The Metropolitan Transportation Authority paid homage to a civil rights heroine while preparing to clear a path for the Crenshaw/LAX Line about 80 feet beneath South Los Angeles.
Supervisor and Metro Board Chair Mark Ridley-Thomas led a dedication ceremony on February 1st to name the Line’s tunnel boring machine (TBM) after abolitionist Harriet Tubman, who delivered dozens of slaves into freedom via a network of secret routes and safe houses called the Underground Railroad.
“I can think of no better way to kick off Black History Month than to name the Crenshaw/LAX Line’s tunnel boring machine after Harriet Tubman, the legendary conductor of the Underground Railroad,” Supervisor Ridley-Thomas said. “I am confident that this marvel of engineering now known as ‘Harriet’ will carry on its namesake’s legacy of forging new paths to greater opportunities.”
Like ships, TBMs are named before being put to work for the first time, to bring good luck.
With a front end resembling a 20-foot tall cheese grater, and as long as 10 school buses placed end-to-end, “Harriet” still has to be lowered underground, and then assembled over several weeks. It would then spend just over a year drilling twin mile-long tunnels to connect three underground train stations where Crenshaw Boulevard intersects with Exposition Boulevard; Martin Luther King, Jr. Boulevard; and Vernon Ave. near Leimert Park. The Line ascends to street level beyond that point.
“Today is about more than just launching the tunnel boring machine, it is about the promise we have made to help our communities move forward,” Mayor Eric Garcetti said. “The Crenshaw/LAX Line will serve riders who have been historically underserved and, in doing so, it will ease congestion and get Angelenos to the people and places they love.”
Slated for completion in 2019, the 8.5-mile Crenshaw/LAX Line would be the first to serve the Crenshaw District and Inglewood since streetcars were decommissioned in the 1950’s.
It will have eight stations – the northernmost connecting to the Expo Line, and southernmost to the Green Line, where passengers will be able to get on a people mover to the Los Angeles International Airport. It is projected to have a daily ridership of 13,000 to 16,000.
Metro held a contest to name and embellish its TBM. Students submitted more than 230 essays and artworks, which drew 50,000 votes online. Harriet, proposed by 11th grader Calvin Mosely of City Honors High School in Inglewood, emerged as the crowd favorite. The winning artwork was a colorful drawing by 3rd grader Brittany Hernandez of Lloyd Owen Knox Elementary School in Los Angeles.

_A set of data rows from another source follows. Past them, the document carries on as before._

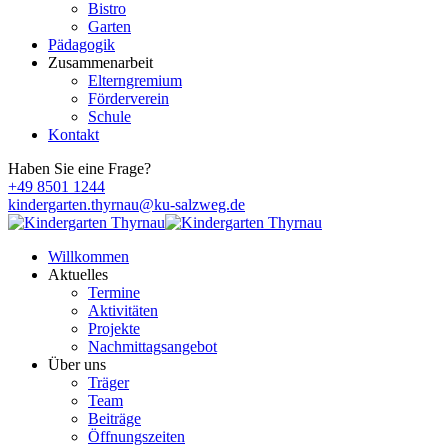
Bistro
Garten
Pädagogik
Zusammenarbeit
Elterngremium
Förderverein
Schule
Kontakt
Haben Sie eine Frage?
+49 8501 1244
kindergarten.thyrnau@ku-salzweg.de
Willkommen
Aktuelles
Termine
Aktivitäten
Projekte
Nachmittagsangebot
Über uns
Träger
Team
Beiträge
Öffnungszeiten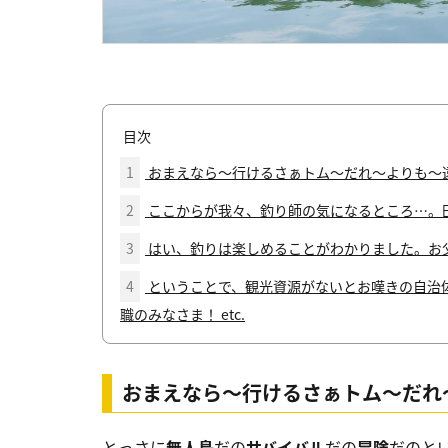
目次
1
おまえなら〜行けるさぁトム〜だれ〜よりも〜
2
ここからが我々、釣り師の気になるところ…。
3
はい、釣りは楽しめることがわかりました。お
4
ということで、観光資源がないとお嘆きの自治
職のみなさま！ etc.
おまえなら〜行けるさぁトム〜だれ
とっさに
無人島
だの
サバイバル
だの
冒険
だのと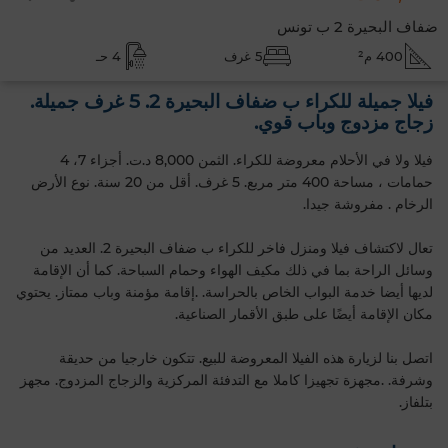
ضفاف البحيرة 2 ب تونس
400 م²
5 غرف
4 حـ
فيلا جميلة للكراء ب ضفاف البحيرة 2. 5 غرف جميلة.
زجاج مزدوج وباب قوي.
فيلا ولا في الأحلام معروضة للكراء. الثمن 8,000 د.ت. أجزاء 7، 4
حمامات ، مساحة 400 متر مربع. 5 غرف. أقل من 20 سنة. نوع الأرض
الرخام . مفروشة جيدا.
تعال لاكتشاف فيلا ومنزل فاخر للكراء ب ضفاف البحيرة 2. العديد من
وسائل الراحة بما في ذلك مكيف الهواء وحمام السباحة. كما أن الإقامة
لديها أيضا خدمة البواب الخاص بالحراسة. .إقامة مؤمنة وباب ممتاز. يحتوي
مكان الإقامة أيضًا على طبق الأقمار الصناعية.
اتصل بنا لزيارة هذه الفيلا المعروضة للبيع. تتكون خارجيا من حديقة
وشرفة. .مجهزة تجهيزا كاملا مع التدفئة المركزية والزجاج المزدوج. مجهز
بتلفاز.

In honor of the TBM, local restaurants Earlez Grill, Brooklyn Deli, Jordan’s Hot Dogs and Southern Girl Desserts have each named a dish “Harriet.” Metro Board member and Inglewood Mayor James Butts said Metro would continue to provide support to businesses along the route while construction is ongoing and thanked the businesses for their patience.
“The progress we’re seeing today is only the first of many exciting milestones we’ll experience in 2016,” said Metro CEO Phillip Washington. “In March, the Metro Gold Line Foothill Extension to Azusa will open and in late spring we will cut the ribbon on the Metro Expo Line extension to Santa Monica. These developments demonstrate that investment in transportation moves our County forward now and in the future.”